» **Given records**
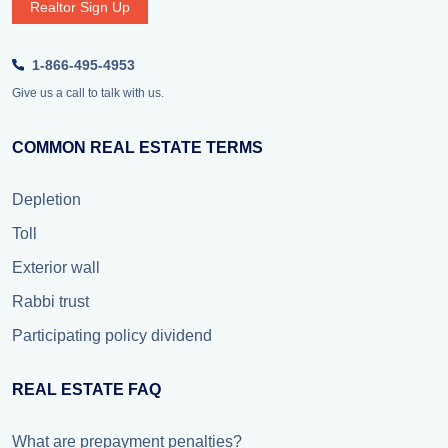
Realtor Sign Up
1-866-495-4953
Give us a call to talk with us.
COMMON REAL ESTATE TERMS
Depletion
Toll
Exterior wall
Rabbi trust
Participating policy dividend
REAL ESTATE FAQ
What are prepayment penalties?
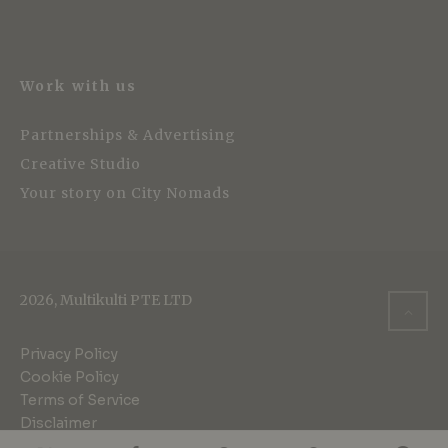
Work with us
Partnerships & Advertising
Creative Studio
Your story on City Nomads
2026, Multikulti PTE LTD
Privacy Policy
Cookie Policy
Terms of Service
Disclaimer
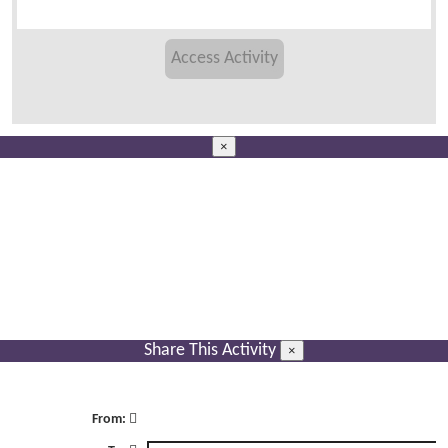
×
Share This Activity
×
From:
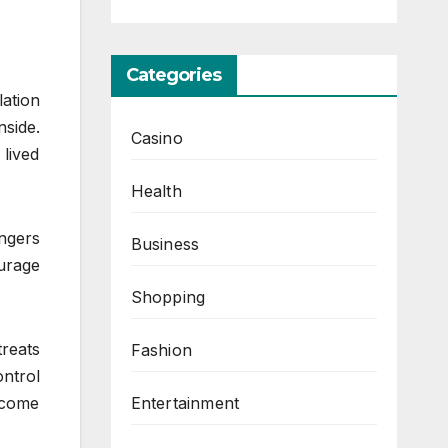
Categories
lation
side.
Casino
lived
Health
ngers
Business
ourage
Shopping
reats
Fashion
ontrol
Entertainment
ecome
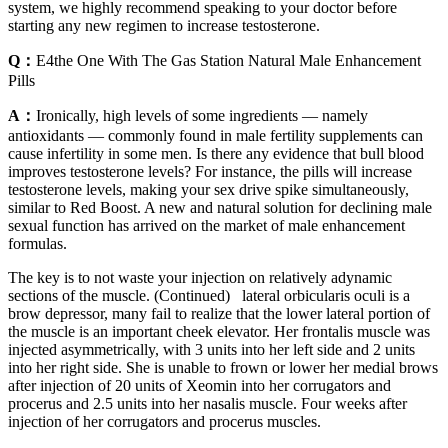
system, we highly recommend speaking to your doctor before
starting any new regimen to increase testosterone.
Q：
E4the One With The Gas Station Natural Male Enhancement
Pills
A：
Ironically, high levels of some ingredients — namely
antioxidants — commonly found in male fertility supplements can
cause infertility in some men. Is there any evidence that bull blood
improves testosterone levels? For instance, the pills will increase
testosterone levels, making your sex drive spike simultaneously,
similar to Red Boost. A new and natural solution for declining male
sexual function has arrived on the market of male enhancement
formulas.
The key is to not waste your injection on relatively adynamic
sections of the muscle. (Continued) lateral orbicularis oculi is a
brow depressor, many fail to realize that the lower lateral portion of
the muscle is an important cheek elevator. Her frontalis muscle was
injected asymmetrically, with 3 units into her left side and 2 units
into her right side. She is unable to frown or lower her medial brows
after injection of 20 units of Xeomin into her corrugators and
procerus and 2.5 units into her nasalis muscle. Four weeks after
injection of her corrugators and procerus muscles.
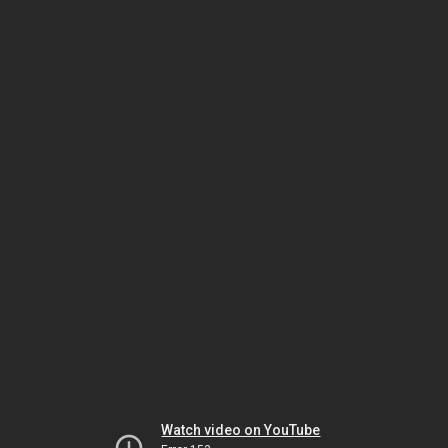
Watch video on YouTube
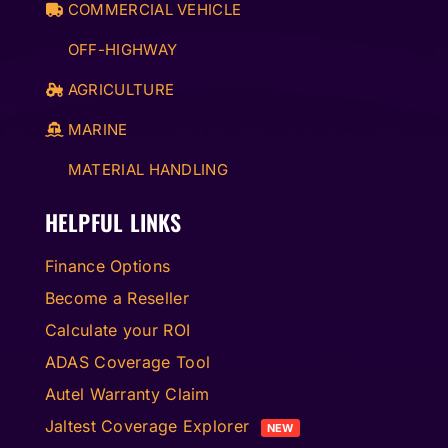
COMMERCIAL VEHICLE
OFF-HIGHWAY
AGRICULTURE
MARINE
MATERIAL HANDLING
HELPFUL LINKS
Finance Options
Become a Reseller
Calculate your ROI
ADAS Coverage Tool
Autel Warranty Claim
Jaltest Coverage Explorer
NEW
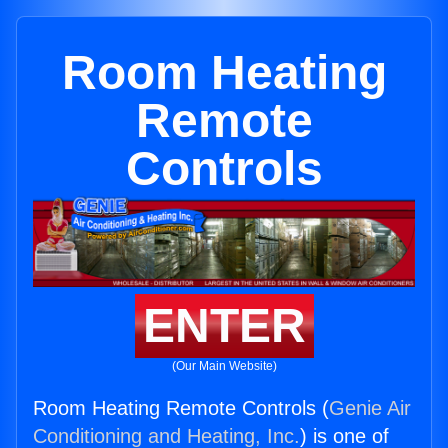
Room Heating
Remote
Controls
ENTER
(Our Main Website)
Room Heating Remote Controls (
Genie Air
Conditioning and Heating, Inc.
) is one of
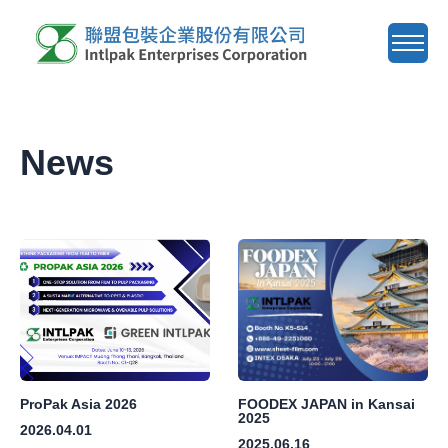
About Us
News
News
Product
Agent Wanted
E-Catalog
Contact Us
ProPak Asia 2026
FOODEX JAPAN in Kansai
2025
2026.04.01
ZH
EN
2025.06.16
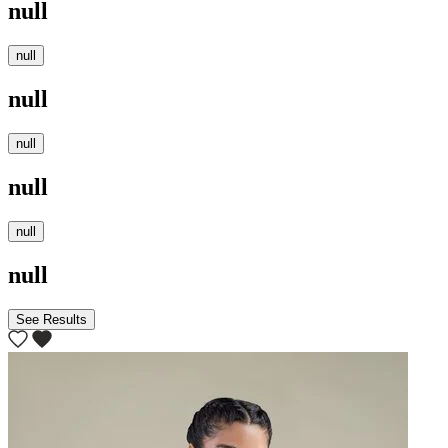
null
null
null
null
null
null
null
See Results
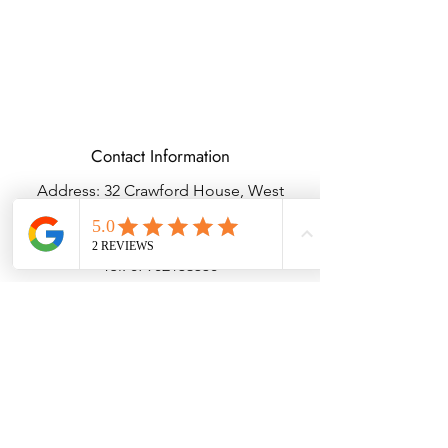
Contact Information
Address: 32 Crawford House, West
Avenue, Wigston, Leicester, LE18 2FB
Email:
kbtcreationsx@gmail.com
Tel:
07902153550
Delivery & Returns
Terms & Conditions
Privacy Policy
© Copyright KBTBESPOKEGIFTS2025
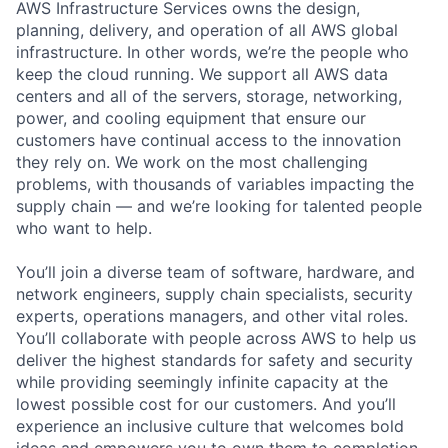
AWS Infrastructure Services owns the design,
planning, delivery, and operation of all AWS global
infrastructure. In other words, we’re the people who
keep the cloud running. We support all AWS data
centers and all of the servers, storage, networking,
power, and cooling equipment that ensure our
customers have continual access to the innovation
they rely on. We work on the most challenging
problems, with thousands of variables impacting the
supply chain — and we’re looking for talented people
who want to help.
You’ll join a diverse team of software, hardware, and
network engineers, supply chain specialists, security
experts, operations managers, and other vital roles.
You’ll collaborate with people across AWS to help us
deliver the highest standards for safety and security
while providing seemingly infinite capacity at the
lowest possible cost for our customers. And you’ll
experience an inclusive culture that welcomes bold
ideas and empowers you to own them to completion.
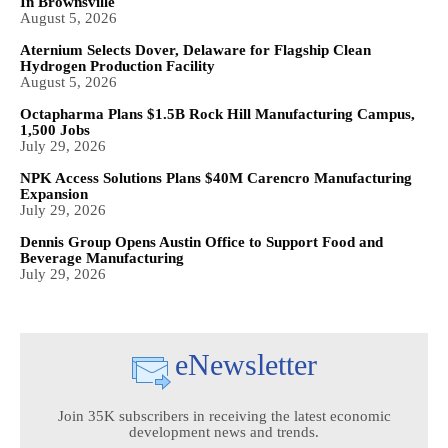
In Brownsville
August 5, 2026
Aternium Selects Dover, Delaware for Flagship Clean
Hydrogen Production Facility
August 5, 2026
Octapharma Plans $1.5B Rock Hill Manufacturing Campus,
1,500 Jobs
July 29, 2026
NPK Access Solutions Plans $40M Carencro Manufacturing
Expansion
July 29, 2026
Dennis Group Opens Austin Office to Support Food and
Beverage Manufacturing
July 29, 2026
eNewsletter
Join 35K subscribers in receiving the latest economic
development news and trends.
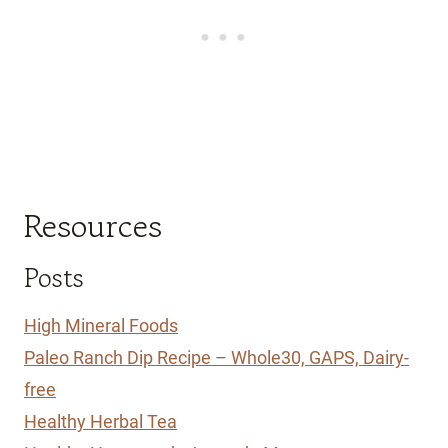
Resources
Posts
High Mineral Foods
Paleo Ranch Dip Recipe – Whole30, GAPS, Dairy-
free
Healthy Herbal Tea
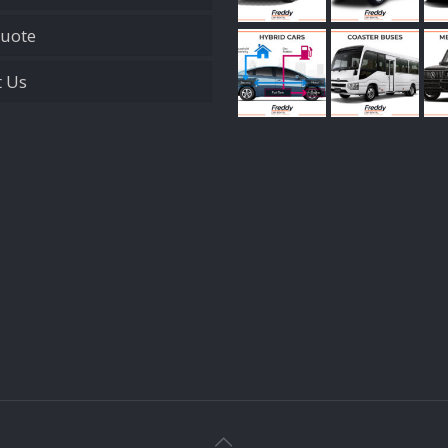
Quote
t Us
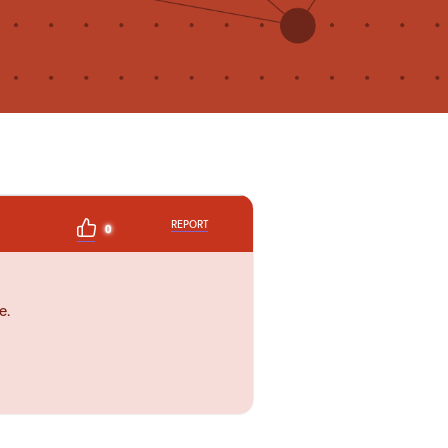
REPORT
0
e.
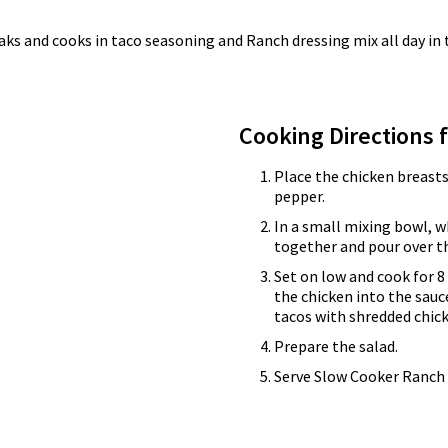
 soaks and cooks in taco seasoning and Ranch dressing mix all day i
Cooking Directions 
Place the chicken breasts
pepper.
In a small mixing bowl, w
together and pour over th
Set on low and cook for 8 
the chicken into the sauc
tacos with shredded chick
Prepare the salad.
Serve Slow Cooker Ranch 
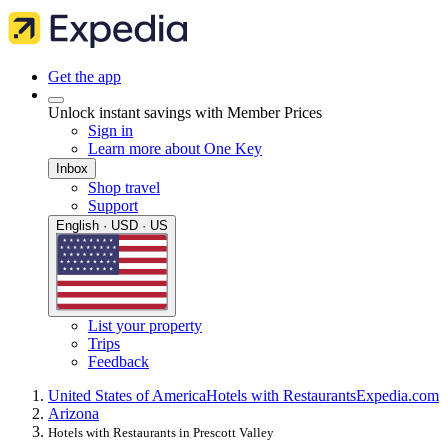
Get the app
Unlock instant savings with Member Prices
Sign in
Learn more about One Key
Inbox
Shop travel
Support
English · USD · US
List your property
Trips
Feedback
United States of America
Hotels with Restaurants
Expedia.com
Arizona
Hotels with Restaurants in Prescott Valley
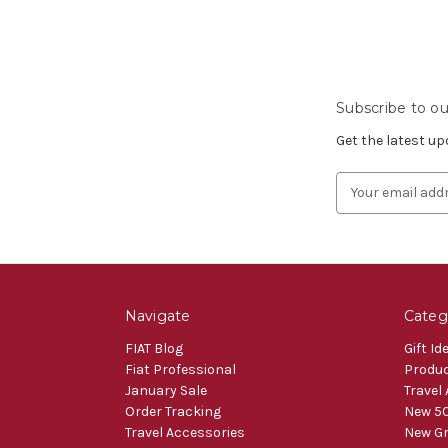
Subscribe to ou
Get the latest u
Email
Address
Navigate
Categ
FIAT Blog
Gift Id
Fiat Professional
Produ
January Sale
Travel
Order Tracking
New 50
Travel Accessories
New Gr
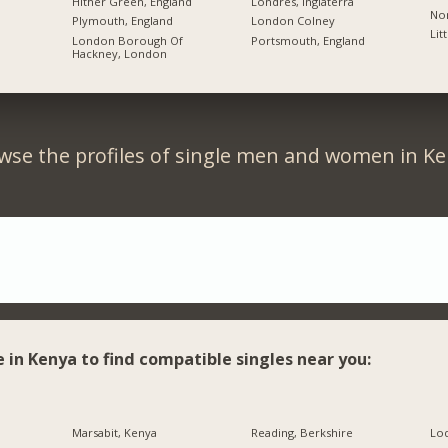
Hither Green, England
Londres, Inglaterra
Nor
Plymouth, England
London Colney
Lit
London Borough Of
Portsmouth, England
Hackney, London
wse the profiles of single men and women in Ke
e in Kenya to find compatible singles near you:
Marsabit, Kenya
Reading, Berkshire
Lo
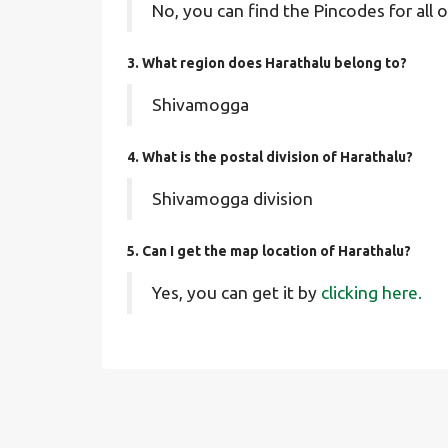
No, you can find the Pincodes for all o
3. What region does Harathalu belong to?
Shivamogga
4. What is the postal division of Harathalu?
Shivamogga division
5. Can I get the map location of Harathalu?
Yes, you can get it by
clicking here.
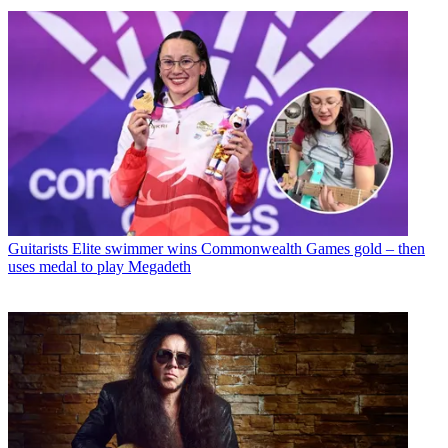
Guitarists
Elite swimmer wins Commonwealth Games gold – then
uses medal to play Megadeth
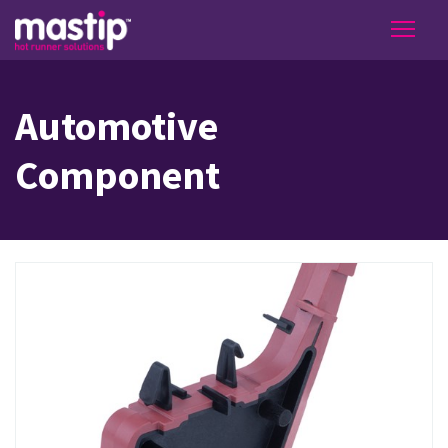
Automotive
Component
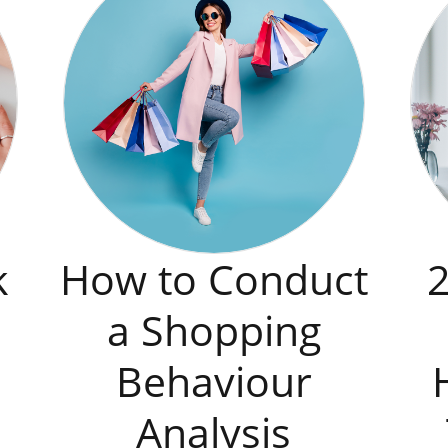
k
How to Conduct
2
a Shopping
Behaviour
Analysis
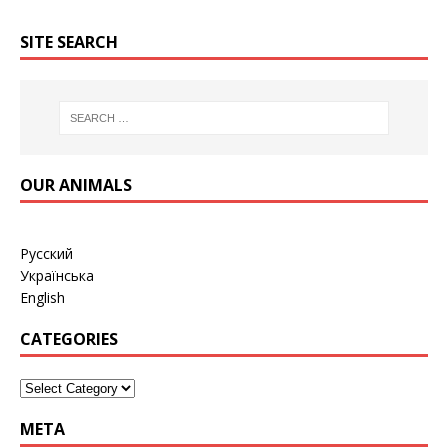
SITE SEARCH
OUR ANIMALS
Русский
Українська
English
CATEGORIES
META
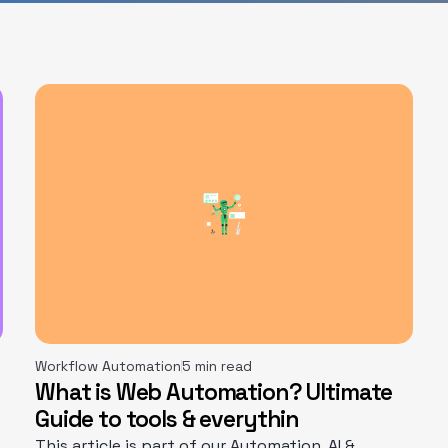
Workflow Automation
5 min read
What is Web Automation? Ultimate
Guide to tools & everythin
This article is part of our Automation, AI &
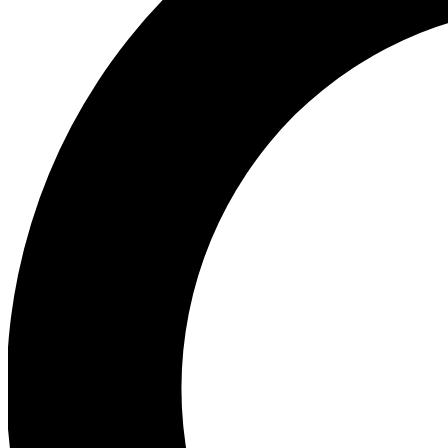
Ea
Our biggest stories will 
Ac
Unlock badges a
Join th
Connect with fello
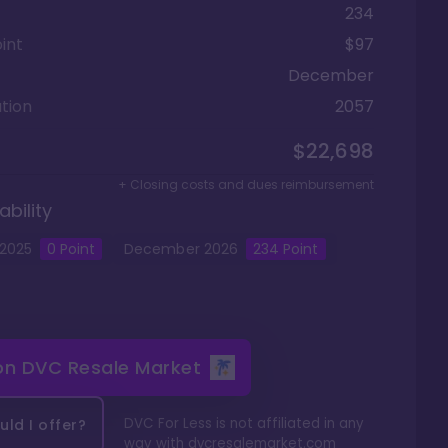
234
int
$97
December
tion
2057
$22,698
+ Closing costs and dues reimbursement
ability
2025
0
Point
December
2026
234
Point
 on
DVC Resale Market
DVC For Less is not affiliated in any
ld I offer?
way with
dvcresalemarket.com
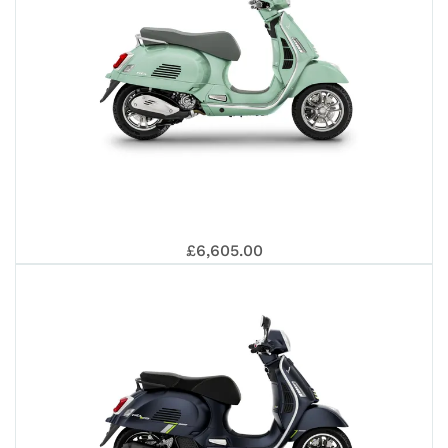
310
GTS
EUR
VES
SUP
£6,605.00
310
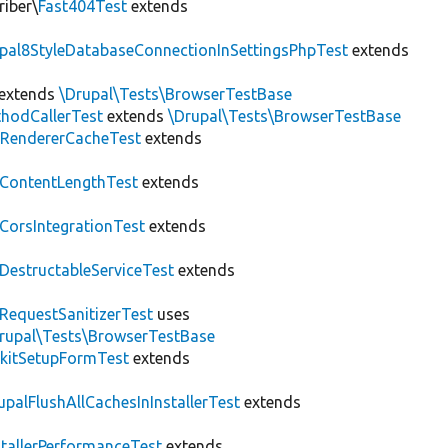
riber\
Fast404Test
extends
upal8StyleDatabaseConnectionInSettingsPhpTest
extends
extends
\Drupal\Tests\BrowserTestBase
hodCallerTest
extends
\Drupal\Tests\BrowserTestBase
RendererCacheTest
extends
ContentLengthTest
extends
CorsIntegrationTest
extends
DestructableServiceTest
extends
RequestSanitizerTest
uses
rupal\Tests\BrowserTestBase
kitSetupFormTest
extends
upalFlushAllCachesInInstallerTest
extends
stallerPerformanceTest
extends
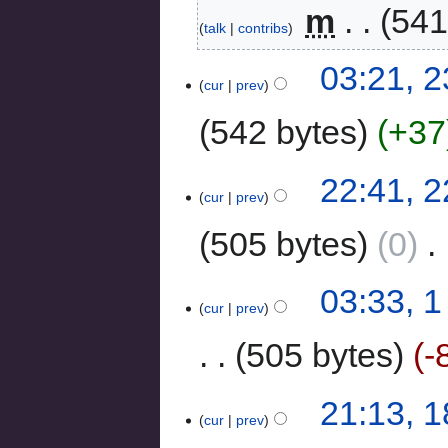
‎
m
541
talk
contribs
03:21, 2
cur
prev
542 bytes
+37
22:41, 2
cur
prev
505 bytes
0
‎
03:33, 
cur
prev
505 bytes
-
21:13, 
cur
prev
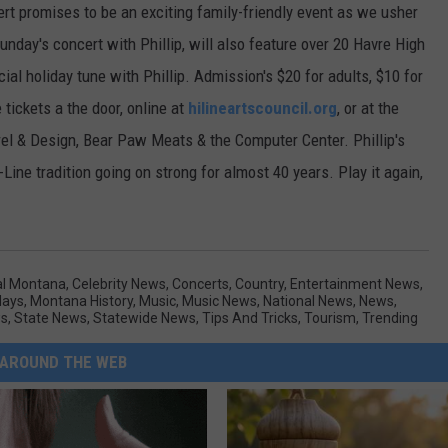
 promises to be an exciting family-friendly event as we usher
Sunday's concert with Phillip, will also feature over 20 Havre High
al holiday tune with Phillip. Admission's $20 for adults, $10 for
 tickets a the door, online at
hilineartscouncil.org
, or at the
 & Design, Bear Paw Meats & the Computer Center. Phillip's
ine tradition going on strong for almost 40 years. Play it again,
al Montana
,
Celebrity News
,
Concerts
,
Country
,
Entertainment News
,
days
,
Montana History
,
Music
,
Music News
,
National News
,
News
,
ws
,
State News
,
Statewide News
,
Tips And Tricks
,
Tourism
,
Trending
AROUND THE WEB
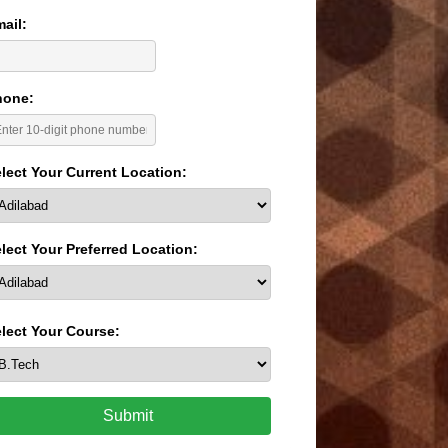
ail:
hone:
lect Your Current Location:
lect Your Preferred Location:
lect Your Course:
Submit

» **Work instruction**
Copy the lines above exactly, starting at the one with "Paleo Ranch Dip" and ending at the one with "What is Web Automation? Ultimate", both included. Leave out any pictures and add nothing else.

» **Exercise result**
Paleo Ranch Dip Recipe – Whole30, GAPS, Dairy-
free
Healthy Herbal Tea
Quote
t Us
REPORT
0
e.
 soaks and cooks in taco seasoning and Ranch dressing mix all day i
Cooking Directions 
Place the chicken breasts
pepper.
In a small mixing bowl, w
together and pour over th
Set on low and cook for 8 
the chicken into the sauc
tacos with shredded chick
Prepare the salad.
Serve Slow Cooker Ranch 
Get the app
Unlock instant savings with Member Prices
Sign in
Learn more about One Key
Inbox
Shop travel
Support
English · USD · US
List your property
Trips
Feedback
United States of America
Hotels with Restaurants
Expedia.com
Arizona
Hotels with Restaurants in Prescott Valley
Subscribe to ou
Get the latest u
Email
Address
Navigate
Categ
FIAT Blog
Gift Id
Fiat Professional
Produ
January Sale
Travel
Order Tracking
New 50
Travel Accessories
New Gr
Hither Green, England
Londres, Inglaterra
Nor
Plymouth, England
London Colney
Lit
London Borough Of
Portsmouth, England
Hackney, London
wse the profiles of single men and women in Ke
e in Kenya to find compatible singles near you:
Marsabit, Kenya
Reading, Berkshire
Lo
No, you can find the Pincodes for all o
3. What region does Harathalu belong to?
Shivamogga
4. What is the postal division of Harathalu?
Shivamogga division
5. Can I get the map location of Harathalu?
Yes, you can get it by
clicking here.
Guitarists
Elite swimmer wins Commonwealth Games gold – then
uses medal to play Megadeth
Automotive
Component
k
How to Conduct
2
a Shopping
Behaviour
Analysis
SITE SEARCH
OUR ANIMALS
Русский
Українська
English
CATEGORIES
META
Workflow Automation
5 min read
What is Web Automation? Ultimate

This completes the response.